- _Task details_
All lines from the one containing "les répercussions à long" through the end of the data below must be reproduced exactly, and no others.

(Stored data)
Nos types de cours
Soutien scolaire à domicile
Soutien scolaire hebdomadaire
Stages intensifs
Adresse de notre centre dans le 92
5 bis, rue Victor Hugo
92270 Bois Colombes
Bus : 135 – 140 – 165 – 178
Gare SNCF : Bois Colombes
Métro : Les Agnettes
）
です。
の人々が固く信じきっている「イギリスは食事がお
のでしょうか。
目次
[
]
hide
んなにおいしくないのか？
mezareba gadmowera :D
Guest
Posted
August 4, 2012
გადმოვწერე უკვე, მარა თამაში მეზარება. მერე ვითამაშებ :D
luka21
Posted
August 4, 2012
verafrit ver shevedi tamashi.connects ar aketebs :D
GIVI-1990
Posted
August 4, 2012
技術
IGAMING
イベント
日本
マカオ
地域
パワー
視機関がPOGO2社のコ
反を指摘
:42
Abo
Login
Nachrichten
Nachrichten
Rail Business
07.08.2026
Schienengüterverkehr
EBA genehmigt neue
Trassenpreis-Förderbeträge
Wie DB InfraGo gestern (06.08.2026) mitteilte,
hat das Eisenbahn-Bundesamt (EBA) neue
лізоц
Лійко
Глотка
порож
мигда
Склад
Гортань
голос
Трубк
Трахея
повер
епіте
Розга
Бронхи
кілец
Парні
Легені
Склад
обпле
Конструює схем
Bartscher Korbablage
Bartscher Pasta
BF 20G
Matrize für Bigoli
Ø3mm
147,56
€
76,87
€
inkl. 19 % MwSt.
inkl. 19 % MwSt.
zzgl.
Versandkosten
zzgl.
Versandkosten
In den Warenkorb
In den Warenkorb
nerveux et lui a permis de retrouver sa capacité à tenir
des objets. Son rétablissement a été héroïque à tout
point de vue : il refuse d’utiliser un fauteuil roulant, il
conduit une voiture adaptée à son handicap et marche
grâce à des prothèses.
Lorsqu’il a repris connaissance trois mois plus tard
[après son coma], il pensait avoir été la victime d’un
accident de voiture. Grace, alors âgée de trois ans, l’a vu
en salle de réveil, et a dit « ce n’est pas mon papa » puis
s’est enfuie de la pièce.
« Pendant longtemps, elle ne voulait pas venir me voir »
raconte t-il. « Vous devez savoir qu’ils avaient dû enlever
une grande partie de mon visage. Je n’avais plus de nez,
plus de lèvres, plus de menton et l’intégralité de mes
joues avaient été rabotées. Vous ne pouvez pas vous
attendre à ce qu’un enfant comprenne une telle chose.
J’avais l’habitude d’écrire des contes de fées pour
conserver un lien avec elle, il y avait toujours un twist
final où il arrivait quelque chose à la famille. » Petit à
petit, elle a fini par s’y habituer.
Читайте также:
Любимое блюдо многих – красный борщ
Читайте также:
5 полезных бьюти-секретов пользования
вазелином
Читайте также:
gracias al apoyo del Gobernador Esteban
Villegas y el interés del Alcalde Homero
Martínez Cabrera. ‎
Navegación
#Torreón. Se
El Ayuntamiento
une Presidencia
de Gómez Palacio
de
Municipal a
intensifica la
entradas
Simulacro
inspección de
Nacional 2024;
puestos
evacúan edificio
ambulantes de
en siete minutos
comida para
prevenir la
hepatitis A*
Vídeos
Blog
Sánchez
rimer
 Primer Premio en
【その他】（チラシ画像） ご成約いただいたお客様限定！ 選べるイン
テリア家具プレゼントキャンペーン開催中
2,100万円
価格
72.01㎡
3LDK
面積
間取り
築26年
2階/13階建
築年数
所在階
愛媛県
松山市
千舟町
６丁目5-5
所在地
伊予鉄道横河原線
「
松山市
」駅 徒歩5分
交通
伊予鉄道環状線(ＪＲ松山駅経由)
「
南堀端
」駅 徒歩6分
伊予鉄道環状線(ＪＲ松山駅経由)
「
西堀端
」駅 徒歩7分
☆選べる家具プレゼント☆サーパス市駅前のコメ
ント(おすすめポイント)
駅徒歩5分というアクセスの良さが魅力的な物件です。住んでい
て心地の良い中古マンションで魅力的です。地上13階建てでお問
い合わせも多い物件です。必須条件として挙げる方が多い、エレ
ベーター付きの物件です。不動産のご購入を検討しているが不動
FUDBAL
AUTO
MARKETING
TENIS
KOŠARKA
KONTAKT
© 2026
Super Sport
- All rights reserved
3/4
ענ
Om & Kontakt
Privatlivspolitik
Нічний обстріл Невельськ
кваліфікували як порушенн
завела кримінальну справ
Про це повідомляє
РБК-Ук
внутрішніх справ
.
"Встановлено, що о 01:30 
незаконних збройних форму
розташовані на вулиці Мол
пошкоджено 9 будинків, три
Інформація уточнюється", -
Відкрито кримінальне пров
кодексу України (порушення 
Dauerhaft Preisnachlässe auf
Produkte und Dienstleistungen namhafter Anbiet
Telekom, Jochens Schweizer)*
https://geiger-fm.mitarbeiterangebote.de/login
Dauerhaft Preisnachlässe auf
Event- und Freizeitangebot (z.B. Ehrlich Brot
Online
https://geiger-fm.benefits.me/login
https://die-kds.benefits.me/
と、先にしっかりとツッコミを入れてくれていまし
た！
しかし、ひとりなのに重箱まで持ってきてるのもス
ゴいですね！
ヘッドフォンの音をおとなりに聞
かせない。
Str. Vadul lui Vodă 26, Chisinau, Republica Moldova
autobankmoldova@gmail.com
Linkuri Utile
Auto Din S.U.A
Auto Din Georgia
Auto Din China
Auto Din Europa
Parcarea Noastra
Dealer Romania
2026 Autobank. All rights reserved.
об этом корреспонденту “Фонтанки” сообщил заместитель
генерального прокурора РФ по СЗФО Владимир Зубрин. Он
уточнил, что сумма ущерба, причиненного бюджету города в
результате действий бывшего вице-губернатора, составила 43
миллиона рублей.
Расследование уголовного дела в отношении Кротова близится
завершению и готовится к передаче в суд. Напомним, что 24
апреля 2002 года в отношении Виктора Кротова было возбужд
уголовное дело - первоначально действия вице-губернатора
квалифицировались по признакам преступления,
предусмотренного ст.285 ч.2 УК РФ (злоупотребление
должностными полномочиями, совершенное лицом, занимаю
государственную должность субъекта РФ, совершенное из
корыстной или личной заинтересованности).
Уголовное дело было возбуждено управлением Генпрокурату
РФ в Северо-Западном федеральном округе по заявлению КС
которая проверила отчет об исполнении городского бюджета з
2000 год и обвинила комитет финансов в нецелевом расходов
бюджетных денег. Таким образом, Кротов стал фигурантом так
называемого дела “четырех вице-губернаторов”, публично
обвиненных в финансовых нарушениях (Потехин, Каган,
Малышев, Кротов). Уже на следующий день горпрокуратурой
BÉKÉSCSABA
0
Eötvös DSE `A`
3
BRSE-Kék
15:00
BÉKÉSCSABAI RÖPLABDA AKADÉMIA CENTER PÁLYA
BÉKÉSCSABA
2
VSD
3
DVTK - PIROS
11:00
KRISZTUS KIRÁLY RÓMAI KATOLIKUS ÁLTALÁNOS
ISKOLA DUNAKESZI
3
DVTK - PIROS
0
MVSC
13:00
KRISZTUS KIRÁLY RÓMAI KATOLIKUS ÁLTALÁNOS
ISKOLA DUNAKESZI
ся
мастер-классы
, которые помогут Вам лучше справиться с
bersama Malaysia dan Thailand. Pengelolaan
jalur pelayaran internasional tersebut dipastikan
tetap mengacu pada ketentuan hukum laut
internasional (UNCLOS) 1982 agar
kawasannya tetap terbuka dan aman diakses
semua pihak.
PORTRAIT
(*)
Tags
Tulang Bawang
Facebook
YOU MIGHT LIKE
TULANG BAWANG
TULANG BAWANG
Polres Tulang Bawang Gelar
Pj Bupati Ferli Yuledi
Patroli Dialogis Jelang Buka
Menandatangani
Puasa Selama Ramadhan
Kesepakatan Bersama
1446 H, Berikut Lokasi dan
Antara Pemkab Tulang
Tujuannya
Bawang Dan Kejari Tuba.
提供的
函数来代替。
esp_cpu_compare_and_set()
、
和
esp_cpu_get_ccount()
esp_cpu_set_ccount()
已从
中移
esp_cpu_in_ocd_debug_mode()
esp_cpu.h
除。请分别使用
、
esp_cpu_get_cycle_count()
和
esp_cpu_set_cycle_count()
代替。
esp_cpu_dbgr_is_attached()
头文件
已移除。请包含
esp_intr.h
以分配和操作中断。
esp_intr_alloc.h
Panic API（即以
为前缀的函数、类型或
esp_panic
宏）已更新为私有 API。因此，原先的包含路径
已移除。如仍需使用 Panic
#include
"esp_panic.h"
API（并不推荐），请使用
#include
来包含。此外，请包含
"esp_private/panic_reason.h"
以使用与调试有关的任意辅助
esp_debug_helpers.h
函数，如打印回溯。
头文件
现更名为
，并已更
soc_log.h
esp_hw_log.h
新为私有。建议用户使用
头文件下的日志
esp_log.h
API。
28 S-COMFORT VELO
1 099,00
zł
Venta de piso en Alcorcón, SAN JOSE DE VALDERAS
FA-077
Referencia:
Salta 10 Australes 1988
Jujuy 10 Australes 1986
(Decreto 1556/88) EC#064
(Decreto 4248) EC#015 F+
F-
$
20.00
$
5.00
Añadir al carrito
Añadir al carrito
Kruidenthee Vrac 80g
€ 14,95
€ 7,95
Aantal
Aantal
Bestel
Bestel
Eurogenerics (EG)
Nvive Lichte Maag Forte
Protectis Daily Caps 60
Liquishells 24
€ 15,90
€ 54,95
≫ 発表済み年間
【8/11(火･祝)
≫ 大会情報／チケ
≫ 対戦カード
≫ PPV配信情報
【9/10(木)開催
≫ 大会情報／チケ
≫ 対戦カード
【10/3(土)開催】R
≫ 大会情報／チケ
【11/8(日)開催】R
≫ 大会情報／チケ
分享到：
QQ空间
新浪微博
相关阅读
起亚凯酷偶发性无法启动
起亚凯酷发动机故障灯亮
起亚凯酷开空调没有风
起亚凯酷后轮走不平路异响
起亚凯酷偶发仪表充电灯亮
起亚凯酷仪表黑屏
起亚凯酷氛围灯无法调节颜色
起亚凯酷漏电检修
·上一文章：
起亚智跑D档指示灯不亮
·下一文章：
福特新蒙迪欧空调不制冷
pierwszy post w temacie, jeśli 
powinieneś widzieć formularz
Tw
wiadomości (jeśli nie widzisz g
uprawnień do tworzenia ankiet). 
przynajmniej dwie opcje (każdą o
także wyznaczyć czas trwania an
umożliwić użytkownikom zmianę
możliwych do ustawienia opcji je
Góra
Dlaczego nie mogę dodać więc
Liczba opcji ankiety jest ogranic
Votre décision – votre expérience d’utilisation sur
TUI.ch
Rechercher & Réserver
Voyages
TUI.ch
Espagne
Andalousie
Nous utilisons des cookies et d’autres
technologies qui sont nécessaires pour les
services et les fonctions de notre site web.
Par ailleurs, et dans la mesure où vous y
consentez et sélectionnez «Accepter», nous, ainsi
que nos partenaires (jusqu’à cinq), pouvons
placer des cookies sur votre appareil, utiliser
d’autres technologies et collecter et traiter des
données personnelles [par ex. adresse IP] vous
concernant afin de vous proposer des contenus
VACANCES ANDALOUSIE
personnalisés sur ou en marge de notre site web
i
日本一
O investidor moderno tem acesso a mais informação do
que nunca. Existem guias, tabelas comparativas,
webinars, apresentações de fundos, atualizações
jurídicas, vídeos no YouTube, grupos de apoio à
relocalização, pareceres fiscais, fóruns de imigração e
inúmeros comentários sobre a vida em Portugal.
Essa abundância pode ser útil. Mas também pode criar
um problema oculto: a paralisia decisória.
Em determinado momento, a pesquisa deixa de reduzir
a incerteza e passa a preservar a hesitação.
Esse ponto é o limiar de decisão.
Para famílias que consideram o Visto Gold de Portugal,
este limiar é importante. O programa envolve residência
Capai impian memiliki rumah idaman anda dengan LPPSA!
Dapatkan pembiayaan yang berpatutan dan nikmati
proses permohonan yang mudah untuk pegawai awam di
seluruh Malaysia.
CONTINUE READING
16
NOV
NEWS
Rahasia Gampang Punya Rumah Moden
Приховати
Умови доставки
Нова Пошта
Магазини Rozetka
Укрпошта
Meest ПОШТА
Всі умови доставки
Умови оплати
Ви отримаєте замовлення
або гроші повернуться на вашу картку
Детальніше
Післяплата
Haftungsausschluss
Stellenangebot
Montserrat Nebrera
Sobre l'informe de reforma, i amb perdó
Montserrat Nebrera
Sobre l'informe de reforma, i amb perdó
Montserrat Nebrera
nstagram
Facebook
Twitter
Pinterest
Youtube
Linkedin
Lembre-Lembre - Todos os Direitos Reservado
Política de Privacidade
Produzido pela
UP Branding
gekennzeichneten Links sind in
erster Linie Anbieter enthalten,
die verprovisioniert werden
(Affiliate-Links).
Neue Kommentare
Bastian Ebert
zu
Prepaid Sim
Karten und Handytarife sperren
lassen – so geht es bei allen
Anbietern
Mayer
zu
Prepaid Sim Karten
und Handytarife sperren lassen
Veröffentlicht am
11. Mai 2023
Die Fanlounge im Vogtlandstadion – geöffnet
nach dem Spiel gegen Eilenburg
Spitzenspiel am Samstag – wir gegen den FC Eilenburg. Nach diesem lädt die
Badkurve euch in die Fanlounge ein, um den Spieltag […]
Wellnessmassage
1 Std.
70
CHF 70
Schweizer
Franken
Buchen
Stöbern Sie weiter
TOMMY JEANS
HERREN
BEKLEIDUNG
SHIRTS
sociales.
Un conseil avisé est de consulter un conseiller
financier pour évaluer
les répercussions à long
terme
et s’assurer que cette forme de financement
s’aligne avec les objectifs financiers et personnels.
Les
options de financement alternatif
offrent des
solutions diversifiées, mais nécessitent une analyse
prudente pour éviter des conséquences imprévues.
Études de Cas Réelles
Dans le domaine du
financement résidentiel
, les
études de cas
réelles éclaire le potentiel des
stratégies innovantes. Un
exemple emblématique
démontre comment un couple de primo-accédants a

- _Answer section_
les répercussions à long
terme
et s’assurer que cette forme de financement
s’aligne avec les objectifs financiers et personnels.
Les
options de financement alternatif
offrent des
solutions diversifiées, mais nécessitent une analyse
prudente pour éviter des conséquences imprévues.
Études de Cas Réelles
Dans le domaine du
financement résidentiel
, les
études de cas
réelles éclaire le potentiel des
stratégies innovantes. Un
exemple emblématique
démontre comment un couple de primo-accédants a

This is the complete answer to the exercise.